Splunk IT Service Intelligence

Splunk delivers operational intelligence software that monitors, reports, and analyzes real-time machine data. The integration allows users to interact with the built-in Splunk ITSI workflow or other systems in their toolchains.

When episodes meet criteria you define, this integration relays critical Splunk data to the correct people and systems to help coordinate and resolve incidents faster. When an episode triggers the integration, xMatters identifies the appropriate on-call personnel and delivers notifications about the issue. Users can choose response options that update the episode's status in Splunk.

Do more with this integration

Incorporate this integration into your orchestrated incident resolution workflows with Flow Designer. After you create a configuration, the Flows tab appears. From there, you can build your flows — add new response options, connect to other apps, or even create new xMatters alerts based on activities in the flow — enriching the information injected by this integration along the way.

Flow Designer also includes a built-in Splunk trigger so you can automatically initiate flows when Splunk sends an alert to xMatters.

This integration is suitable only for Splunk servers or instances that have the Splunk IT Service Intelligence module. If you do not have this module in your Splunk instance, this integration won't work properly and will generate potentially confusing error messages. To integrate xMatters and a Splunk instance without the ITSI module, use the Splunk integration instead.

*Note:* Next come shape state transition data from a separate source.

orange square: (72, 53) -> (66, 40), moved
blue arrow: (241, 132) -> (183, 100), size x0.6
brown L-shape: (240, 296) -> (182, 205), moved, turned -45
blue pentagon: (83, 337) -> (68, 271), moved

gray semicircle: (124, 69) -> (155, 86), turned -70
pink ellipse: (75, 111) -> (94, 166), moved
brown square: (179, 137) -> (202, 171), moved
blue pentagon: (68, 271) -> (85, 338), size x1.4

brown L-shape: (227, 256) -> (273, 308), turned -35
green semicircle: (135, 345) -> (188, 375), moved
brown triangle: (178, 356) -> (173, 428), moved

Get started with Splunk ITSI

The xMatters Splunkbase app is currently undergoing a certification process with Splunk. Some features may not be available on all versions of Splunk or the xMatters app, and some aspects of the integration may change while certification is ongoing. Please bear with us while we get this very important step all sorted out.

How to set up a Splunk ITSI configuration

After you give your configuration a name and description, type a name to use when sending alerts (so you can easily tell which configuration or integration the alerts are from).

This integration also requires some extra configuration information:

  • Splunk API Base URL: An externally-accessible URL that xMatters can use to post back to your Splunk system via the Splunk Enterprise API.
  • Splunk User: The user name of a Splunk user that can grant xMatters access to the Splunk API.
  • Splunk Password: The Splunk user's password.

Once you save the configuration, xMatters displays the settings you need to configure Splunk ITSI:

You can now install the "xMatters Actionable Alerts for Splunk ITSI" app from Splunkbase into your Splunk instance and, during installation, paste the provided URL into the Inbound Integration URL field. After you restart your Splunk instance, you can start sending episode information to xMatters.

Note: To properly install and configure Splunk for this integration, you must have the "admin" role (or have a role with "itoa_admin" permissions and "edit_user" capability).

Now you can either trigger a notification manually, or configure your episode aggregation policies to send notifications automatically whenever certain criteria are met. Recipients can then choose to accept, close, escalate, or resolve alerts using the response choices in their notifications.


  • If the integration doesn't generate any notifications, ensure that your Splunk installation has the Splunk IT Service Intelligence module installed. If the module is not installed, the integration will not work.
  • Check the Splunk log files for messages similar to "STDERR - ImportError: No module named itsi_path". This message indicates that the xMatters integration is unable to connect to the Splunk ITSI module.
  • If your Splunk instance does not have the Splunk ITSI module installed, use the xMatters for Splunk integration instead.

Extending your integration

Looking to do more with xMatters and Splunk ITSI? If you want to tailor the settings and notifications for the integration, you can convert it to a custom workflow.